Scientists Unveil Meteorite in South Africa
South African scientists unveiled a meteorite that fell over the Eastern Cape province last month, describing it as a motorcycle-sized bolide. Residents in the provinces of the Eastern Cape, Western Cape and Free State reported seeing a blue-white and orange streak of light in the sky on August 25, which was accompanied by an explosive sound and ground tremors, the scientists said.
The rare meteorite fragment weighing less than 90g with a diameter of less than 5 cm was provisionally named the "Nqweba Meteorite", naming it after the town of its discovery.
Roger Gibson, a University of the Witwatersrand (Wits) School of Geosciences Professor told a news conference that "friction with the atmosphere created a spectacular fireball and caused it to break up in flight," which created an explosion like sound called a sonic boom as it split into several small fragments called meteorites.

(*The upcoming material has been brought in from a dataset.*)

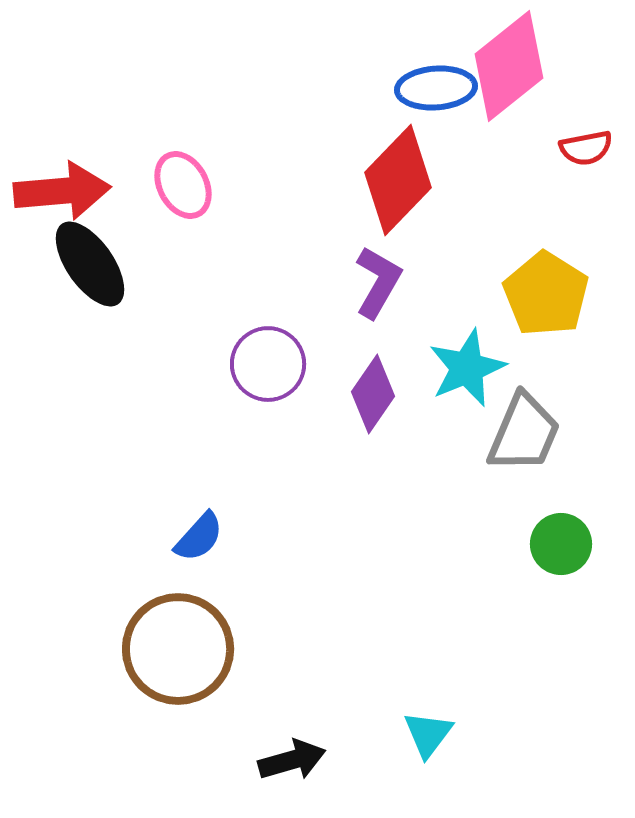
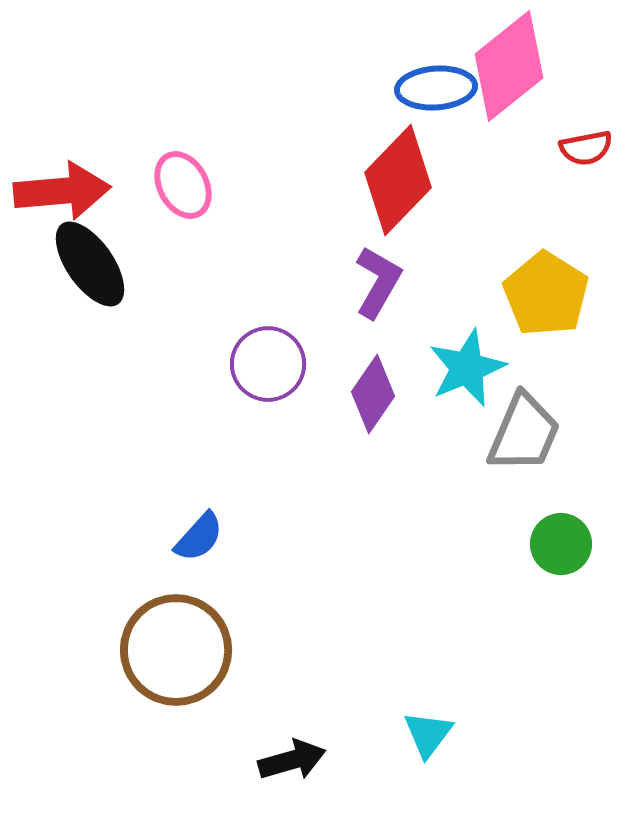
brown circle: moved 2 px left, 1 px down
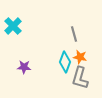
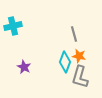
cyan cross: rotated 30 degrees clockwise
orange star: moved 1 px left, 1 px up
purple star: rotated 24 degrees clockwise
gray L-shape: moved 1 px up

“So what we see in this process is a series of parts of the original body, slowly drifting apart, flaring and then going out. And that's when they slow down enough that they are no longer being heated up by friction. They enter a dark flight,” he added.

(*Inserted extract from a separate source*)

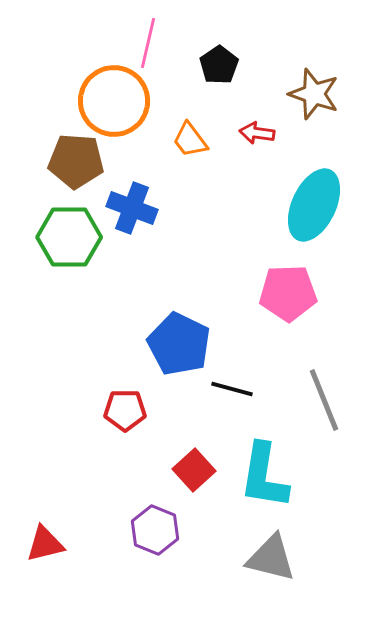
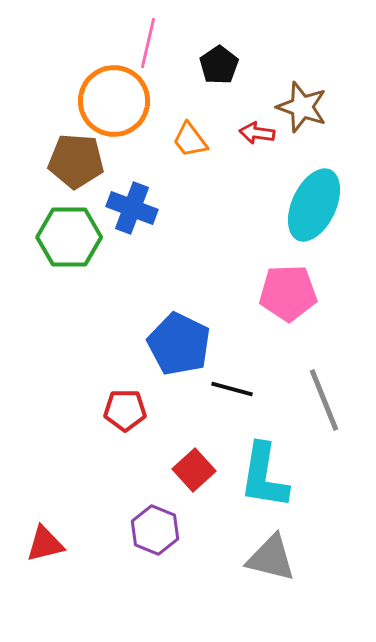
brown star: moved 12 px left, 13 px down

Nine-year-old girl Eli-zé du Toit said while playing at her grandparents' home in Nqweba, she saw a black and shiny rock on the outside with a light gray, concrete-like interior, fall from the sky. She picked it up and gave it to her mother, who later handed it over to scientists.
The scientists, who are from Wits, Nelson Mandela University, and Rhodes University said in a statement released after the news conference that "the Nqweba Meteorite is believed to be an achondrite meteorite, specifically a rare type within the Howardite-Eucrite-Diogenite group."